In the past 2 weeks, I was tortured by a nasty bug, yes, a not-always-reproducible, use-third-party-code, parallel-program issue. Thank Goodness! The root cause was found on this Thursday, and I think the whole progress is a perfect experience and tutorial of how to debug parallel program. So I record it here and hope it can give you some tips when facing similar situation.
Background: I am leveraging FHEW to implement some complex calculations and experiments. Now the FHEW
only works in single-thread environment, since many functions share the same global variables, like this:
......
double *in;
fftw_complex *out;
fftw_plan plan_fft_forw, plan_fft_back;
void FFTsetup() {
in = (double*) fftw_malloc(sizeof(double) * 2*N);
out = (fftw_complex*) fftw_malloc(sizeof(fftw_complex) * (N + 2));
plan_fft_forw = fftw_plan_dft_r2c_1d(2*N, in, out, FFTW_PATIENT);
plan_fft_back = fftw_plan_dft_c2r_1d(2*N, out, in, FFTW_PATIENT);
}
void FFTforward(Ring_FFT res, const Ring_ModQ val) {
for (int k = 0; k < N; ++k) {
in[k] = (double) (val[k]);
in[k+N] = 0.0;
}
fftw_execute(plan_fft_forw);
for (int k = 0; k < N2; ++k)
res[k] = (double complex) out[2*k+1];
}
.....
So to make it can be used in parallel, I first need to modify it to be used in multi-thread program. This work involves of allocating resources of every thread, adding lock of necessary global variables, etc. The multi-thread FHEW
works always OK until I employed it to implement a complicated function. At most times the result was correct except some rare occasions. So I began the tough debugging work.

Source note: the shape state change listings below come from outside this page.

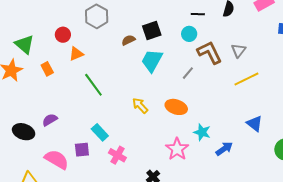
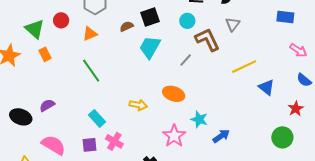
green triangle: (24, 44) -> (35, 29), moved
gray triangle: (238, 50) -> (233, 24), moved
orange triangle: (76, 54) -> (90, 34), moved
yellow arrow: (140, 105) -> (138, 105), moved, turned 144
blue triangle: (255, 124) -> (266, 87), moved
purple square: (82, 150) -> (90, 145), moved

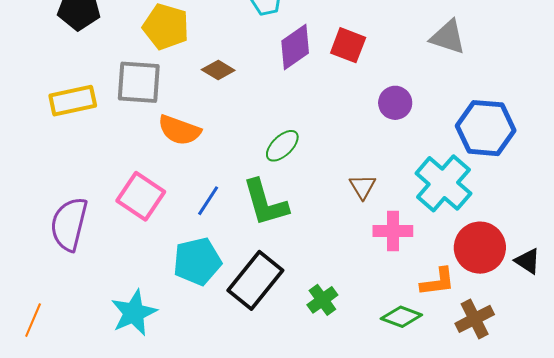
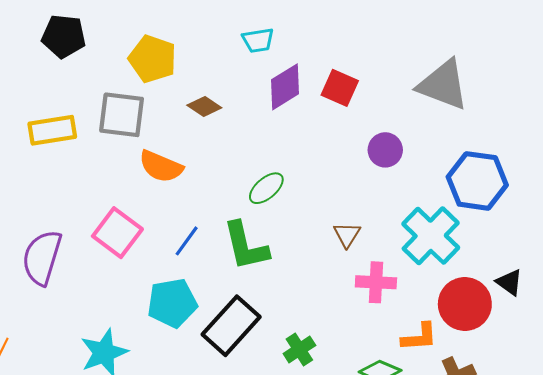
gray triangle: (448, 37) -> (443, 85), size x1.4
black triangle: (528, 261) -> (509, 282), moved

(1) Log. Undoubtedly, the log is the most effective one in all debugging tools. I tried to add as many traces as I can. An important attention you must pay is now that multiple threads are running simultaneously, you must identify the logs are from which thread. For example, if you use OpenMP
, you can use following code to differentiate thread IDs:
......
printf("Thread(%d/%d) ......", omp_get_thread_num(), omp_get_num_threads(), ......);
......
After analyzing the log, a function was spotted, but it did noting but use 2
consecutive HomNAND to implement the AND operations (You should consider HomNAND
is just a NAND gate in logical circuit, and use two NAND
gates can realize AND gate.). According to AND gate truth-table, when two inputs are 0
, the output should be 0
too, but in my program, the result is 1
, which causes the final error.
(2) Simplify the program and try to find the reproducible condition. Since the bug was related to HomNAND
and my original program was a little complicated, I needed to do some simple tests and try to find the reproducible condition. I designed 3
experiments:
a) Use original single-thread FHEW
, and execute one HomNAND
continuously:
for (;;) {
......
HomNAND();
......
}
b) Use modified multi-thread FHEW
, and spawn 8
threads. Every thread run one HomNAND
in dead-loop:
#pragma omp parallel for
for (int loop = 0; loop < 8; loop++) {
......
HomNAND();
......
}
c) Use modified multi-thread FHEW
, and spawn 8
threads. Every thread run two HomNAND
s to achieve AND
function in dead-loop:
#pragma omp parallel for
for (int loop = 0; loop < 8; loop++) {
......
HomNAND()
HomNAND();
......
}
After testing, I found case a) and b) were always OK, while c) would generate wrong results after running 1
or 2
hours.
(3) Now the thing became intricate. Because I modified the FHEW
, and FHEW
also used FFTW
, it was not an easy task to locate where the problem was. Additionally, the thread-safe usage of FFTW
also involved many discussions (like this) and pitfalls (like this), so I resort the authors of FFTW
to make sure my code is not wrong.
(4) Back to the experiments, I suddenly found that I have tested single-thread-single-HomNAND, multiple-thread-single-HomNAND, multiple-thread-two-HomNAND cases, but how about single-thread-two-HomNAND? If single-thread-two-HomNAND case can fail, it can prove the my modification code was innocent, and the problem should reside on the original FHEW
code:
for (;;) {
......
HomNAND();
HomNAND();
......
}
Yeah, I was very lucky! After one hour, the error occurred. The murder was found, so the next step was to seek solution with the author.
Based on this experience, I think analyzing log and simplifying test model are very important techniques during resolving parallel program bugs. Hope everyone can improve debugging ability, happy debugging!